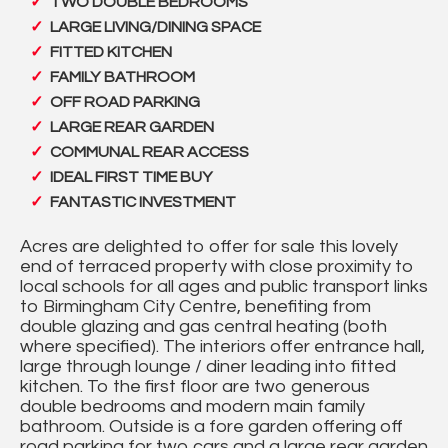
TWO DOUBLE BEDROOMS
LARGE LIVING/DINING SPACE
FITTED KITCHEN
FAMILY BATHROOM
OFF ROAD PARKING
LARGE REAR GARDEN
COMMUNAL REAR ACCESS
IDEAL FIRST TIME BUY
FANTASTIC INVESTMENT
Acres are delighted to offer for sale this lovely
end of terraced property with close proximity to
local schools for all ages and public transport links
to Birmingham City Centre, benefiting from
double glazing and gas central heating (both
where specified). The interiors offer entrance hall,
large through lounge / diner leading into fitted
kitchen. To the first floor are two generous
double bedrooms and modern main family
bathroom. Outside is a fore garden offering off
road parking for two cars and a large rear garden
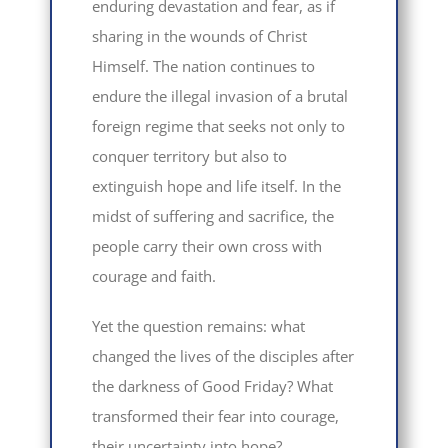
enduring devastation and fear, as if
sharing in the wounds of Christ
Himself. The nation continues to
endure the illegal invasion of a brutal
foreign regime that seeks not only to
conquer territory but also to
extinguish hope and life itself. In the
midst of suffering and sacrifice, the
people carry their own cross with
courage and faith.
Yet the question remains: what
changed the lives of the disciples after
the darkness of Good Friday? What
transformed their fear into courage,
their uncertainty into hope?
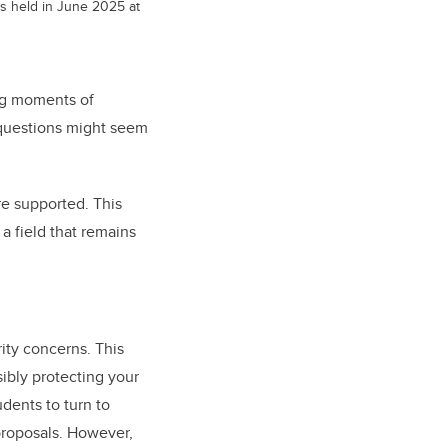
s held in June 2025 at
ing moments of
 questions might seem
e supported. This
a field that remains
ity concerns. This
ibly protecting your
dents to turn to
proposals. However,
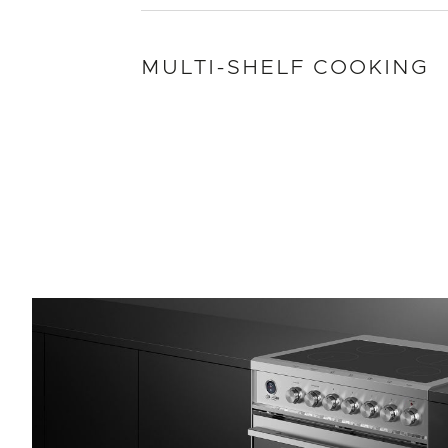
MULTI-SHELF COOKING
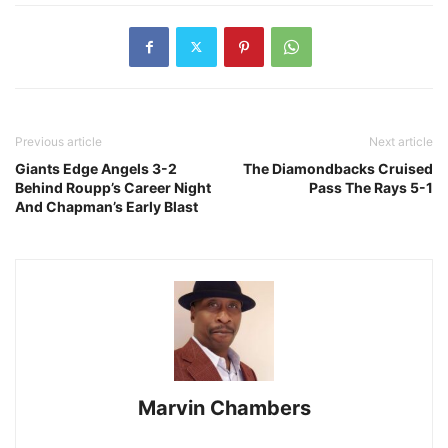
Previous article
Next article
Giants Edge Angels 3-2
The Diamondbacks Cruised
Behind Roupp’s Career Night
Pass The Rays 5-1
And Chapman’s Early Blast
Marvin Chambers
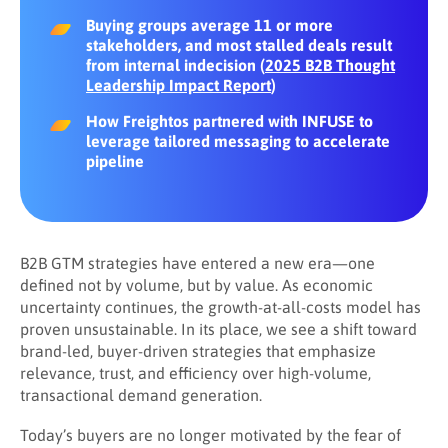
Buying groups average 11 or more
stakeholders, and most stalled deals result
from internal indecision (
2025 B2B Thought
Leadership Impact Report
)
How Freightos partnered with INFUSE to
leverage tailored messaging to accelerate
pipeline
B2B GTM strategies have entered a new era—one
defined not by volume, but by value. As economic
uncertainty continues, the growth-at-all-costs model has
proven unsustainable. In its place, we see a shift toward
brand-led, buyer-driven strategies that emphasize
relevance, trust, and efficiency over high-volume,
transactional demand generation.
Today’s buyers are no longer motivated by the fear of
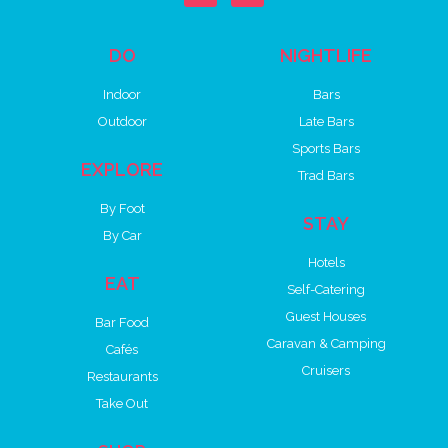
DO
NIGHTLIFE
Indoor
Bars
Outdoor
Late Bars
Sports Bars
EXPLORE
Trad Bars
By Foot
STAY
By Car
Hotels
EAT
Self-Catering
Guest Houses
Bar Food
Caravan & Camping
Cafés
Cruisers
Restaurants
Take Out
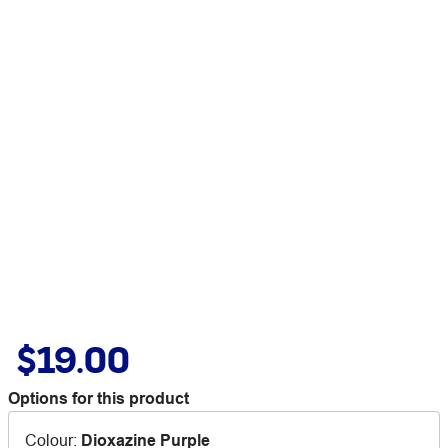
$19.00
Options for this product
Colour
:
Dioxazine Purple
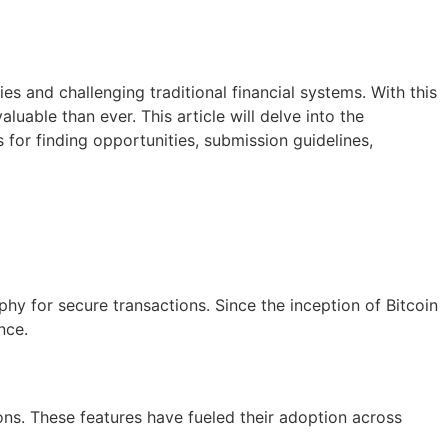
s and challenging traditional financial systems. With this
able than ever. This article will delve into the
s for finding opportunities, submission guidelines,
aphy for secure transactions. Since the inception of Bitcoin
nce.
ons. These features have fueled their adoption across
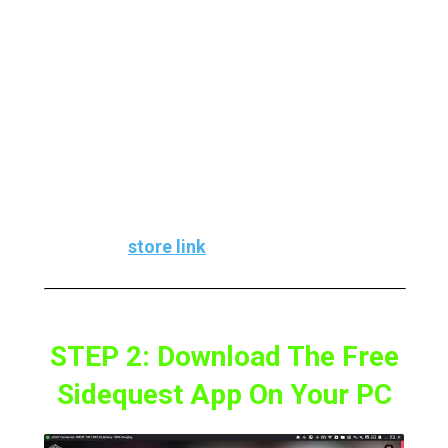
Outcast On our PC because The apk only
includes the engine port and not any assets
from the Jedi Knight game.
To play the game, you’ll need to buy it, and
using Steam, in my opinion, is the easiest
option.
Here’s the
store link
STEP 2: Download The Free
Sidequest App On Your PC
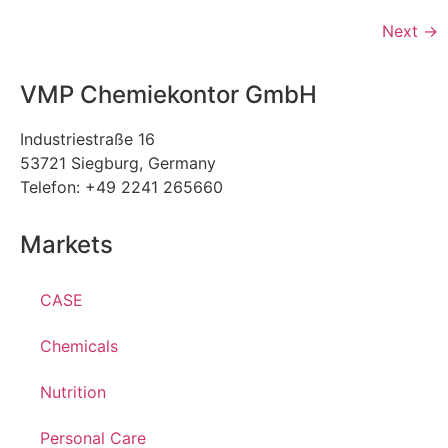
Next
→
VMP Chemiekontor GmbH
Industriestraße 16
53721 Siegburg, Germany
Telefon: +49 2241 265660
Markets
CASE
Chemicals
Nutrition
Personal Care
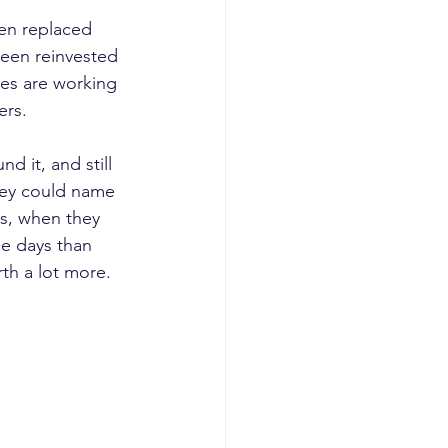
een replaced 
been reinvested 
es are working 
ers.
 it, and still 
they could name 
ss, when they 
se days than 
th a lot more.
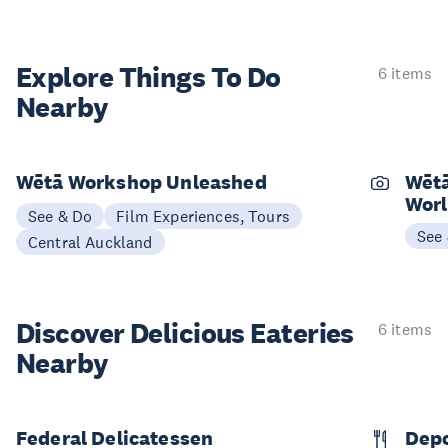
Explore Things
To Do
6 items
Nearby
Wētā Workshop Unleashed
Wētā
Worl
See & Do
Film Experiences, Tours
See
Central Auckland
Discover Delicious
Eateries
6 items
Nearby
Federal Delicatessen
Dep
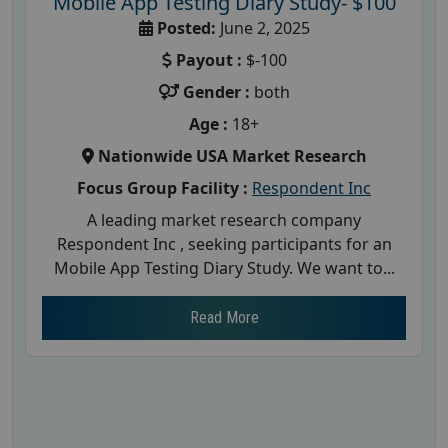
Mobile App Testing Diary Study- $100
Posted:
June 2, 2025
Payout :
$-100
Gender :
both
Age :
18+
Nationwide USA Market Research
Focus Group Facility :
Respondent Inc
A leading market research company
Respondent Inc , seeking participants for an
Mobile App Testing Diary Study. We want to...
Read More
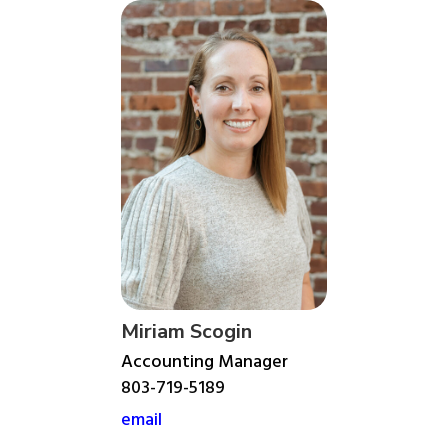
Miriam Scogin
Accounting Manager
803-719-5189
email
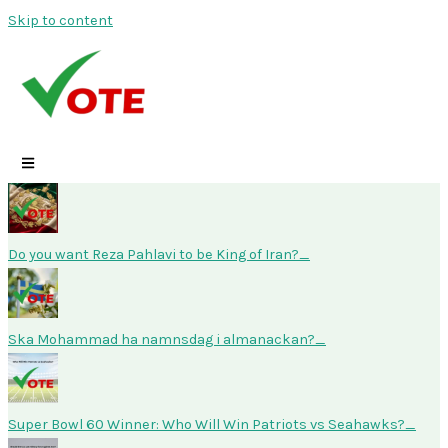
Skip to content
Do you want Reza Pahlavi to be King of Iran?
Ska Mohammad ha namnsdag i almanackan?
Super Bowl 60 Winner: Who Will Win Patriots vs Seahawks?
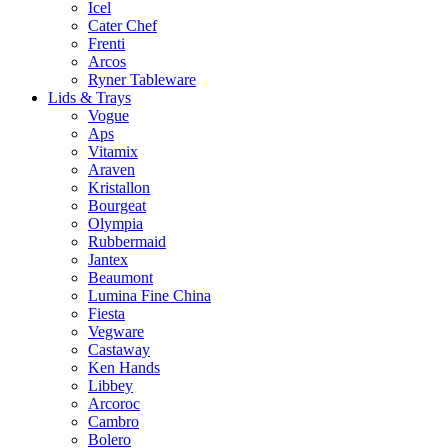
Icel
Cater Chef
Frenti
Arcos
Ryner Tableware
Lids & Trays
Vogue
Aps
Vitamix
Araven
Kristallon
Bourgeat
Olympia
Rubbermaid
Jantex
Beaumont
Lumina Fine China
Fiesta
Vegware
Castaway
Ken Hands
Libbey
Arcoroc
Cambro
Bolero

● ● ● ● ●

* _The problem_:
Make an exact copy of the lines above, beginning with the line with "to Birmingham City Centre, benefiting from" and ending with the line with "s held in June 2025 at", and keep the pictures out of it.

* _The completed task_:
to Birmingham City Centre, benefiting from
double glazing and gas central heating (both
where specified). The interiors offer entrance hall,
large through lounge / diner leading into fitted
kitchen. To the first floor are two generous
double bedrooms and modern main family
bathroom. Outside is a fore garden offering off
road parking for two cars and a large rear garden
enduring devastation and fear, as if
sharing in the wounds of Christ
Himself. The nation continues to
endure the illegal invasion of a brutal
foreign regime that seeks not only to
conquer territory but also to
extinguish hope and life itself. In the
midst of suffering and sacrifice, the
people carry their own cross with
courage and faith.
Yet the question remains: what
changed the lives of the disciples after
the darkness of Good Friday? What
transformed their fear into courage,
their uncertainty into hope?
s held in June 2025 at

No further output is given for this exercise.